The order asked telecoms operators in the country to stop selling or registering SIM cards. This was after an initial directive to the operators to suspend the mobile numbers of Nigerians who had not registered for the National Identification Number (NIN).
The ban was supposed to last until the registration deadline which was initially set to 30th December 2020, 2 weeks from the announcement.
However, it was extended at least three times before the government finally lifted the ban. The first extension was by three weeks to 19th January 2021, then by eight weeks to April 6th, 2021 and recently by four weeks to May 6th, 2021. These extensions resulted in huge losses for telcos and young entrepreneurs.
Telcos suffered the highest losses. They lost 11.8 million subscribers between November 2020 and February 2021. This brought the total number of mobile subscribers in Nigeria to 195.7 million, dropping below 200 million for the first time since it reached this number in August 2020.

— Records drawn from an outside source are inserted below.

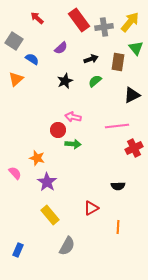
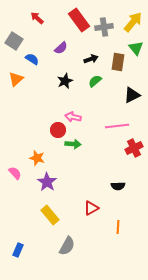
yellow arrow: moved 3 px right
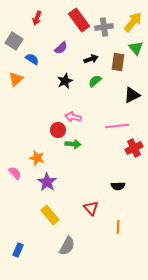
red arrow: rotated 112 degrees counterclockwise
red triangle: rotated 42 degrees counterclockwise
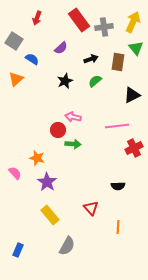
yellow arrow: rotated 15 degrees counterclockwise
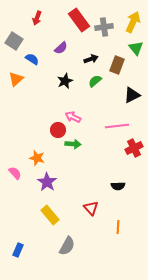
brown rectangle: moved 1 px left, 3 px down; rotated 12 degrees clockwise
pink arrow: rotated 14 degrees clockwise
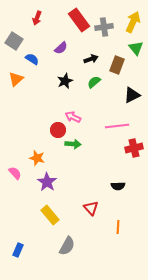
green semicircle: moved 1 px left, 1 px down
red cross: rotated 12 degrees clockwise
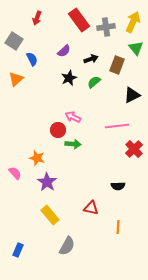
gray cross: moved 2 px right
purple semicircle: moved 3 px right, 3 px down
blue semicircle: rotated 32 degrees clockwise
black star: moved 4 px right, 3 px up
red cross: moved 1 px down; rotated 30 degrees counterclockwise
red triangle: rotated 35 degrees counterclockwise
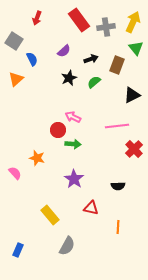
purple star: moved 27 px right, 3 px up
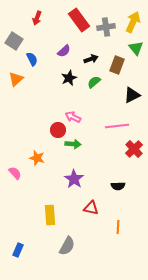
yellow rectangle: rotated 36 degrees clockwise
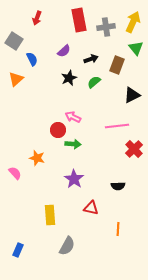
red rectangle: rotated 25 degrees clockwise
orange line: moved 2 px down
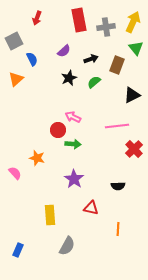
gray square: rotated 30 degrees clockwise
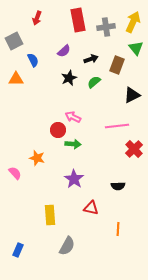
red rectangle: moved 1 px left
blue semicircle: moved 1 px right, 1 px down
orange triangle: rotated 42 degrees clockwise
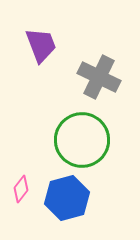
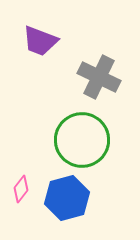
purple trapezoid: moved 1 px left, 4 px up; rotated 132 degrees clockwise
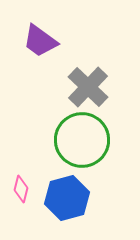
purple trapezoid: rotated 15 degrees clockwise
gray cross: moved 11 px left, 10 px down; rotated 18 degrees clockwise
pink diamond: rotated 24 degrees counterclockwise
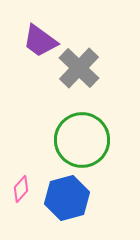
gray cross: moved 9 px left, 19 px up
pink diamond: rotated 28 degrees clockwise
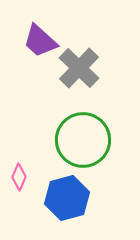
purple trapezoid: rotated 6 degrees clockwise
green circle: moved 1 px right
pink diamond: moved 2 px left, 12 px up; rotated 20 degrees counterclockwise
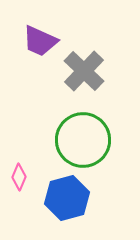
purple trapezoid: rotated 18 degrees counterclockwise
gray cross: moved 5 px right, 3 px down
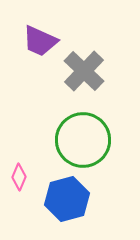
blue hexagon: moved 1 px down
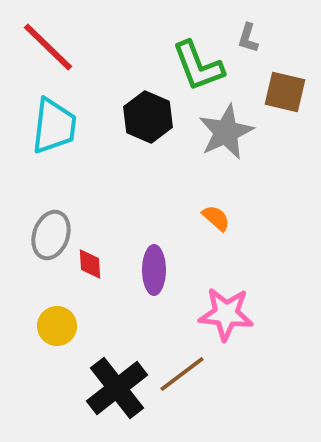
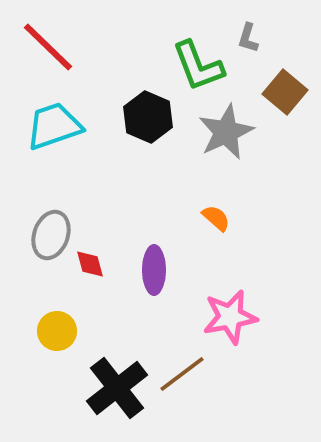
brown square: rotated 27 degrees clockwise
cyan trapezoid: rotated 116 degrees counterclockwise
red diamond: rotated 12 degrees counterclockwise
pink star: moved 4 px right, 3 px down; rotated 16 degrees counterclockwise
yellow circle: moved 5 px down
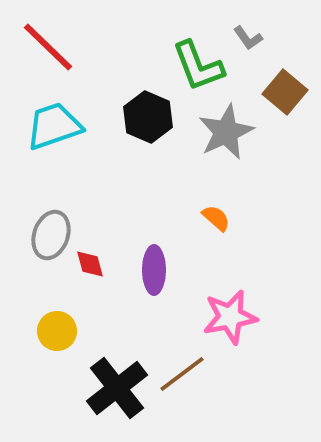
gray L-shape: rotated 52 degrees counterclockwise
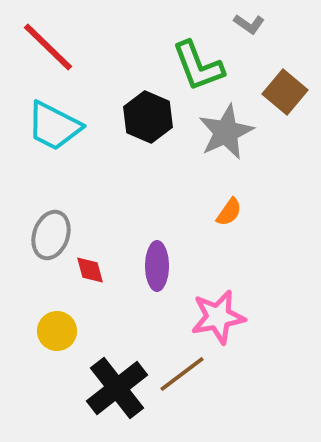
gray L-shape: moved 1 px right, 14 px up; rotated 20 degrees counterclockwise
cyan trapezoid: rotated 134 degrees counterclockwise
orange semicircle: moved 13 px right, 6 px up; rotated 84 degrees clockwise
red diamond: moved 6 px down
purple ellipse: moved 3 px right, 4 px up
pink star: moved 12 px left
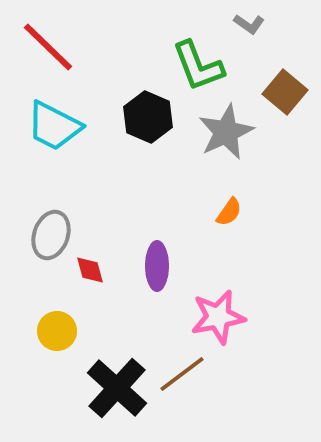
black cross: rotated 10 degrees counterclockwise
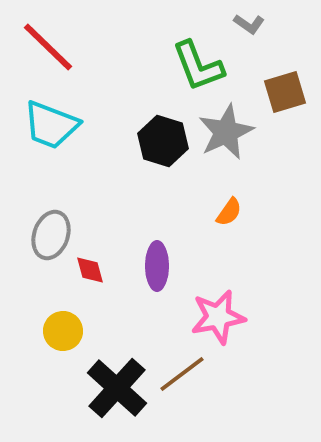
brown square: rotated 33 degrees clockwise
black hexagon: moved 15 px right, 24 px down; rotated 6 degrees counterclockwise
cyan trapezoid: moved 3 px left, 1 px up; rotated 6 degrees counterclockwise
yellow circle: moved 6 px right
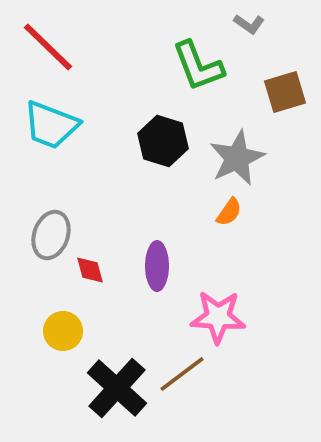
gray star: moved 11 px right, 26 px down
pink star: rotated 14 degrees clockwise
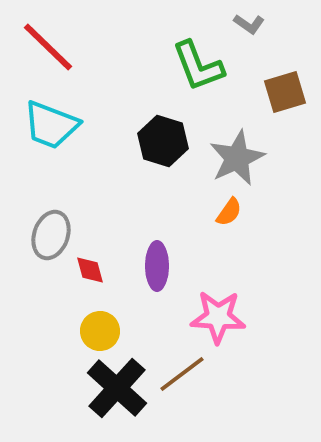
yellow circle: moved 37 px right
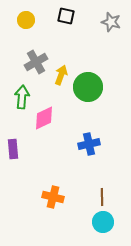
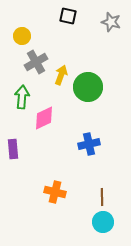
black square: moved 2 px right
yellow circle: moved 4 px left, 16 px down
orange cross: moved 2 px right, 5 px up
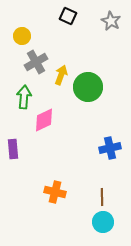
black square: rotated 12 degrees clockwise
gray star: moved 1 px up; rotated 12 degrees clockwise
green arrow: moved 2 px right
pink diamond: moved 2 px down
blue cross: moved 21 px right, 4 px down
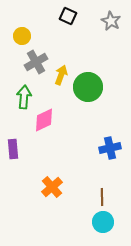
orange cross: moved 3 px left, 5 px up; rotated 35 degrees clockwise
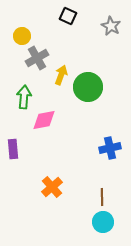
gray star: moved 5 px down
gray cross: moved 1 px right, 4 px up
pink diamond: rotated 15 degrees clockwise
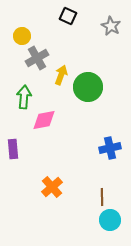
cyan circle: moved 7 px right, 2 px up
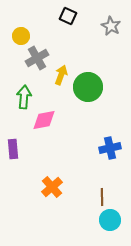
yellow circle: moved 1 px left
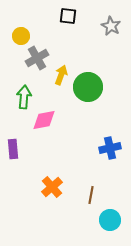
black square: rotated 18 degrees counterclockwise
brown line: moved 11 px left, 2 px up; rotated 12 degrees clockwise
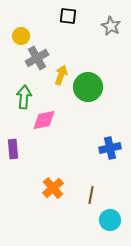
orange cross: moved 1 px right, 1 px down
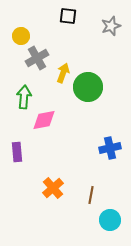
gray star: rotated 24 degrees clockwise
yellow arrow: moved 2 px right, 2 px up
purple rectangle: moved 4 px right, 3 px down
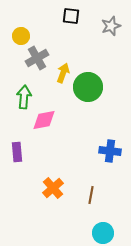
black square: moved 3 px right
blue cross: moved 3 px down; rotated 20 degrees clockwise
cyan circle: moved 7 px left, 13 px down
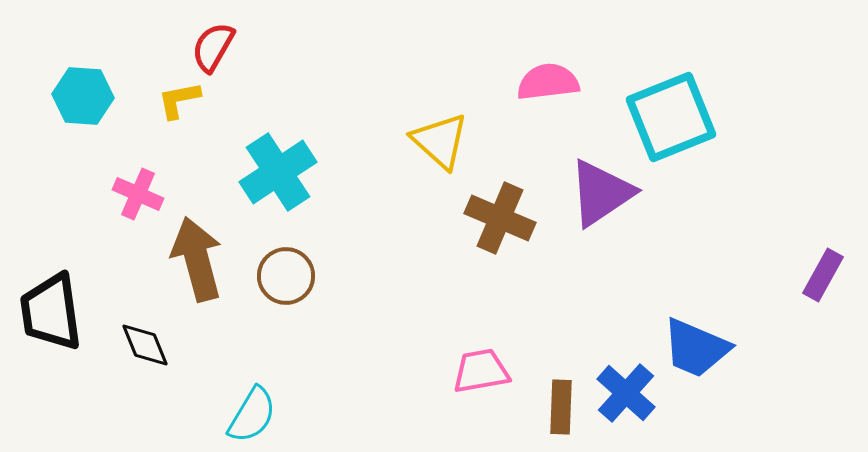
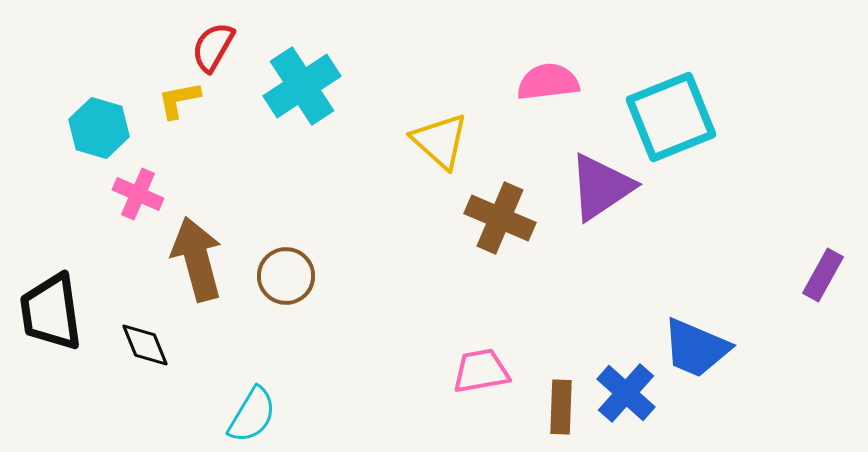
cyan hexagon: moved 16 px right, 32 px down; rotated 12 degrees clockwise
cyan cross: moved 24 px right, 86 px up
purple triangle: moved 6 px up
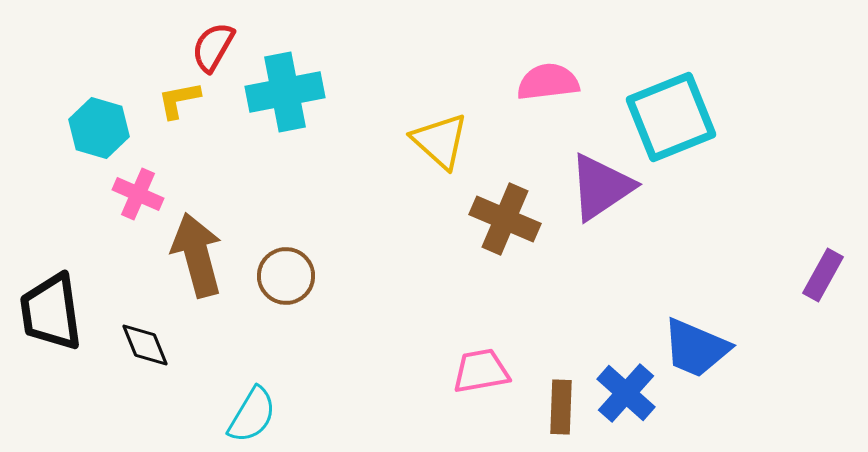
cyan cross: moved 17 px left, 6 px down; rotated 22 degrees clockwise
brown cross: moved 5 px right, 1 px down
brown arrow: moved 4 px up
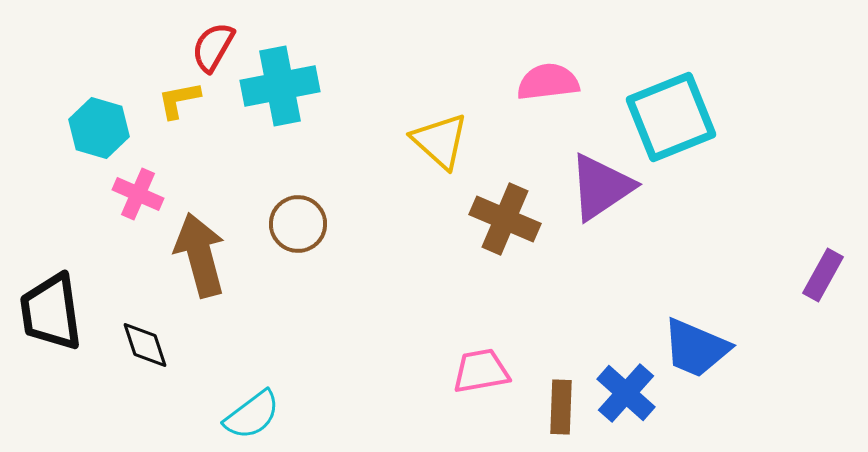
cyan cross: moved 5 px left, 6 px up
brown arrow: moved 3 px right
brown circle: moved 12 px right, 52 px up
black diamond: rotated 4 degrees clockwise
cyan semicircle: rotated 22 degrees clockwise
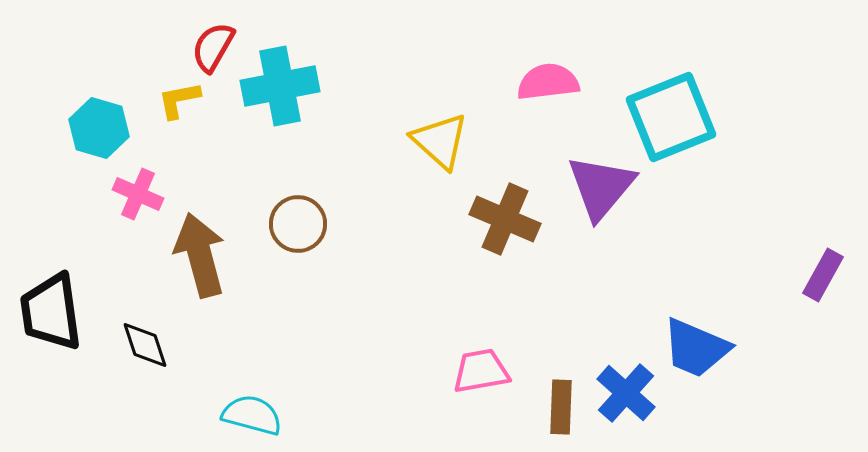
purple triangle: rotated 16 degrees counterclockwise
cyan semicircle: rotated 128 degrees counterclockwise
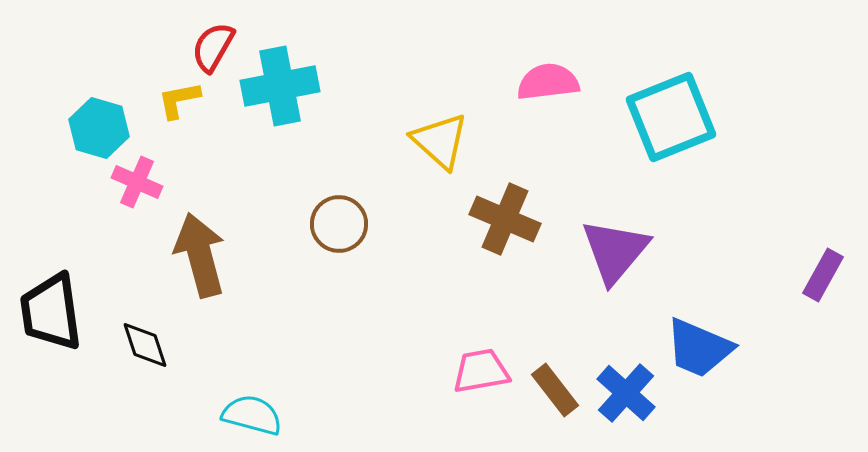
purple triangle: moved 14 px right, 64 px down
pink cross: moved 1 px left, 12 px up
brown circle: moved 41 px right
blue trapezoid: moved 3 px right
brown rectangle: moved 6 px left, 17 px up; rotated 40 degrees counterclockwise
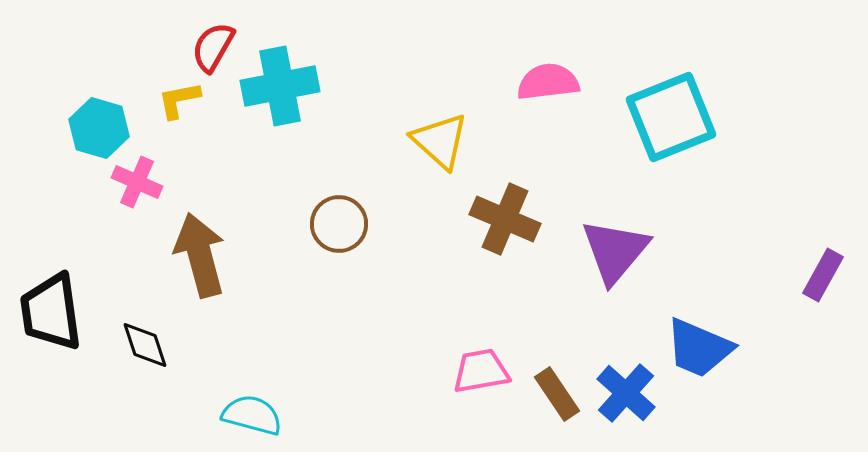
brown rectangle: moved 2 px right, 4 px down; rotated 4 degrees clockwise
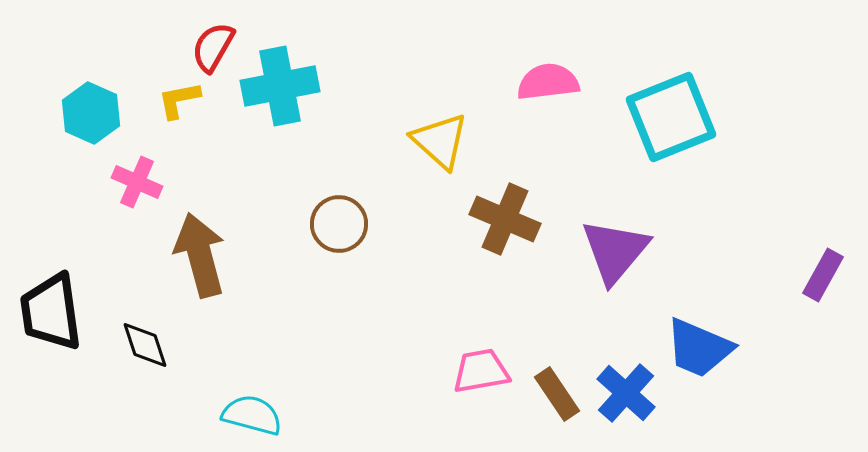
cyan hexagon: moved 8 px left, 15 px up; rotated 8 degrees clockwise
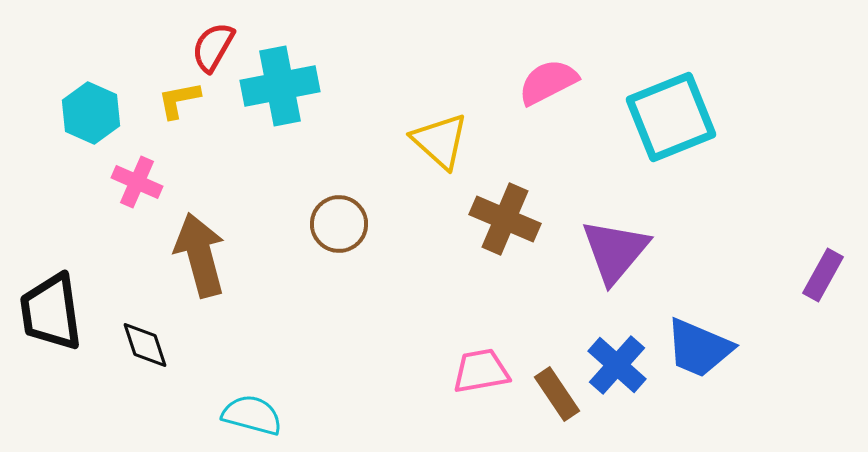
pink semicircle: rotated 20 degrees counterclockwise
blue cross: moved 9 px left, 28 px up
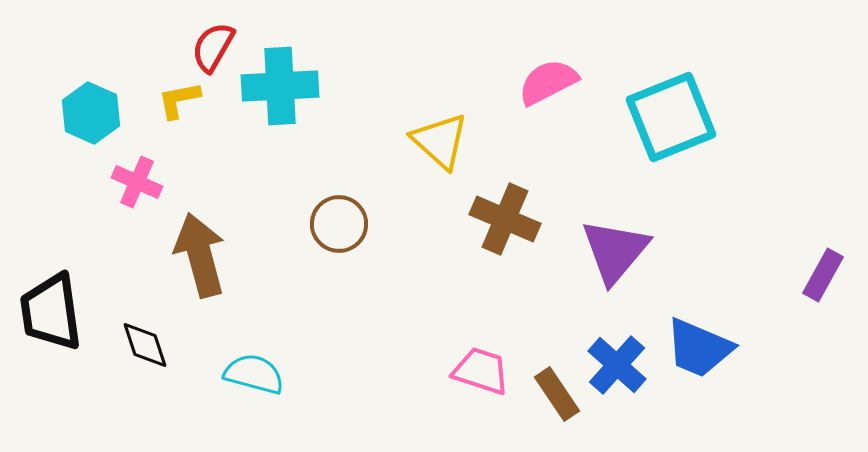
cyan cross: rotated 8 degrees clockwise
pink trapezoid: rotated 28 degrees clockwise
cyan semicircle: moved 2 px right, 41 px up
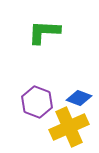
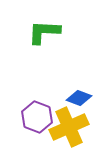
purple hexagon: moved 15 px down
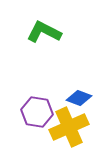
green L-shape: rotated 24 degrees clockwise
purple hexagon: moved 5 px up; rotated 12 degrees counterclockwise
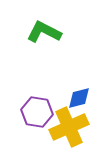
blue diamond: rotated 35 degrees counterclockwise
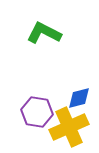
green L-shape: moved 1 px down
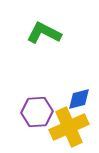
blue diamond: moved 1 px down
purple hexagon: rotated 12 degrees counterclockwise
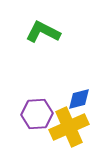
green L-shape: moved 1 px left, 1 px up
purple hexagon: moved 2 px down
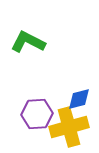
green L-shape: moved 15 px left, 10 px down
yellow cross: rotated 9 degrees clockwise
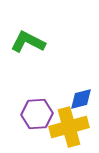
blue diamond: moved 2 px right
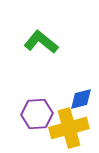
green L-shape: moved 13 px right; rotated 12 degrees clockwise
yellow cross: moved 1 px down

By multiplying this number with the average revenue per user (ARPU) for the telecoms industry in 2020 (₦1,420/$3.66), this means that operators lost ₦16.8bn ($41m) in revenue. As the telecoms industry contributed an average of 10.3% per quarter to Nigeria’s GDP in 2019 (totalling $46bn), operators have lost 0.09% of this.
Consumers and young entrepreneurs have also borne the brunt of the ban. Over seven million Nigerians who make a living as SIM registration agents were out of work while the ban lasted. Business owners like Femi have also been unable to buy SIM cards for their operations making communication, an important pillar of running a business, difficult.
Although the government’s reasons for the ban were clear, it was difficult to justify them given the economic costs.
The telco industry is one of the major drivers of the Nigerian economy. It contributed 12.45% to the economy in the fourth quarter of 2020, lifting it out of recession. So the ban did not make sense especially in the light of Nigeria’s rising unemployment numbers.
While the government scores points for re-tracing its steps, the hope is that policymakers have taken the lessons from the consequences of the ban. Policy cannot exist in isolation, without assessing the potential consequences.